▸ **PROBLEM TO WORK ON**
Which lines of the data hold the word "Developments"? Copy all of them.

· · · · ·

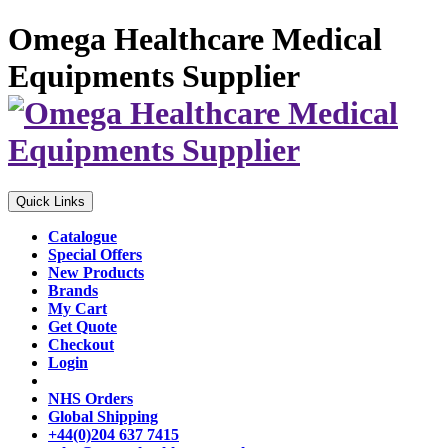
Omega Healthcare Medical
Equipments Supplier
Quick Links
Catalogue
Special Offers
New Products
Brands
My Cart
Get Quote
Checkout
Login
NHS Orders
Global Shipping
+44(0)204 637 7415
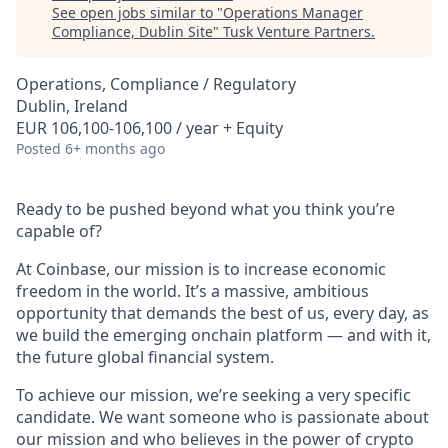
See open jobs similar to "
Operations Manager
Compliance, Dublin Site
"
Tusk Venture Partners
.
Operations, Compliance / Regulatory
Dublin, Ireland
EUR 106,100-106,100 / year + Equity
Posted
6+ months ago
Ready to be pushed beyond what you think you’re
capable of?
At Coinbase, our mission is to increase economic
freedom in the world. It’s a massive, ambitious
opportunity that demands the best of us, every day, as
we build the emerging onchain platform — and with it,
the future global financial system.
To achieve our mission, we’re seeking a very specific
candidate. We want someone who is passionate about
our mission and who believes in the power of crypto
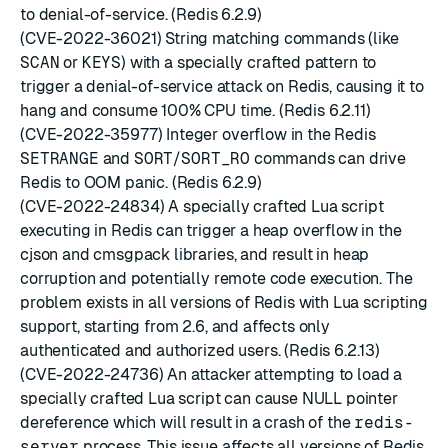
to denial-of-service. (Redis 6.2.9)
(CVE-2022-36021) String matching commands (like
SCAN
or
KEYS
) with a specially crafted pattern to
trigger a denial-of-service attack on Redis, causing it to
hang and consume 100% CPU time. (Redis 6.2.11)
(CVE-2022-35977) Integer overflow in the Redis
SETRANGE
and
SORT
/
SORT_RO
commands can drive
Redis to OOM panic. (Redis 6.2.9)
(CVE-2022-24834) A specially crafted Lua script
executing in Redis can trigger a heap overflow in the
cjson and cmsgpack libraries, and result in heap
corruption and potentially remote code execution. The
problem exists in all versions of Redis with Lua scripting
support, starting from 2.6, and affects only
authenticated and authorized users. (Redis 6.2.13)
(CVE-2022-24736) An attacker attempting to load a
specially crafted Lua script can cause NULL pointer
dereference which will result in a crash of the
redis-
server
process. This issue affects all versions of Redis.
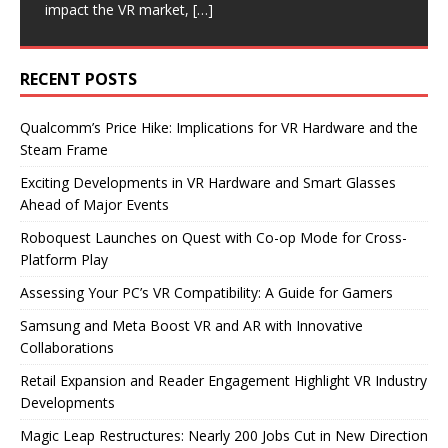
impact the VR market,
shipping its
update allows players
new smart glasses
[…]
[…]
[…]
[…]
RECENT POSTS
Qualcomm’s Price Hike: Implications for VR Hardware and the
Steam Frame
Exciting Developments in VR Hardware and Smart Glasses
Ahead of Major Events
Roboquest Launches on Quest with Co-op Mode for Cross-
Platform Play
Assessing Your PC’s VR Compatibility: A Guide for Gamers
Samsung and Meta Boost VR and AR with Innovative
Collaborations
Retail Expansion and Reader Engagement Highlight VR Industry
Developments
Magic Leap Restructures: Nearly 200 Jobs Cut in New Direction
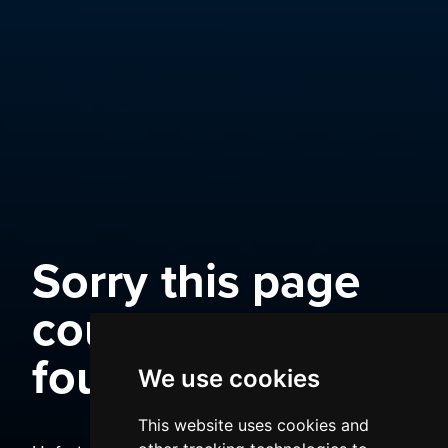
Sorry this page
could not be
found
We use cookies
This website uses cookies and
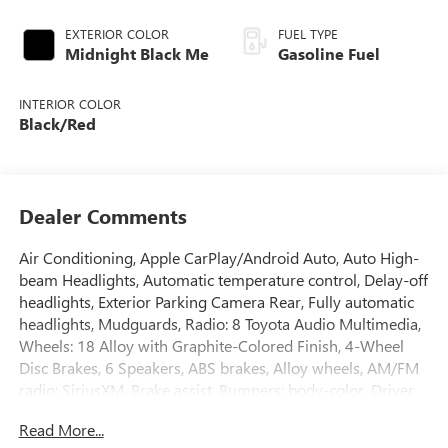
EXTERIOR COLOR
FUEL TYPE
Midnight Black Me
Gasoline Fuel
INTERIOR COLOR
Black/Red
Dealer Comments
Air Conditioning, Apple CarPlay/Android Auto, Auto High-
beam Headlights, Automatic temperature control, Delay-off
headlights, Exterior Parking Camera Rear, Fully automatic
headlights, Mudguards, Radio: 8 Toyota Audio Multimedia,
Wheels: 18 Alloy with Graphite-Colored Finish, 4-Wheel
Disc Brakes, 6 Speakers, ABS brakes, Alloy wheels, AM/FM
radio: SiriusXM, Brake assist, Bumpers: body-color, Driver
door bin, Driver vanity mirror, Dual front impact airbags,
Read More...
Dual front side impact airbags, Electronic Stability Control,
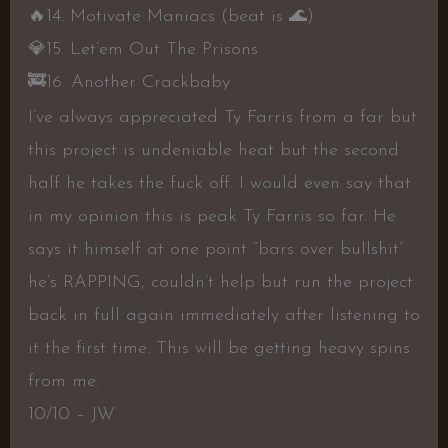
🔥
14. Motivate Maniacs (beat is
🌊
)
💎
15. Let’em Out The Prisons
🚒
16. Another Crackbaby
I’ve always appreciated Ty Farris from a far but
this project is undeniable heat but the second
half he takes the fuck off. I would even say that
in my opinion this is peak Ty Farris so far. He
says it himself at one point “bars over bullshit”
he’s RAPPING, couldn’t help but run the project
back in full again immediately after listening to
it the first time. This will be getting heavy spins
from me.
10/10 – JW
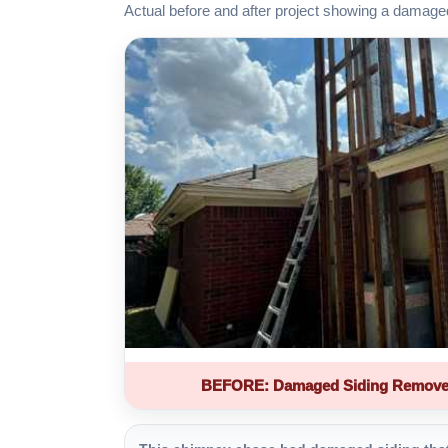
Actual before and after project showing a damage
BEFORE: Damaged Siding Remove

· · · · ·

▸ **SOLVED PROBLEM**
Exciting Developments in VR Hardware and Smart Glasses
Developments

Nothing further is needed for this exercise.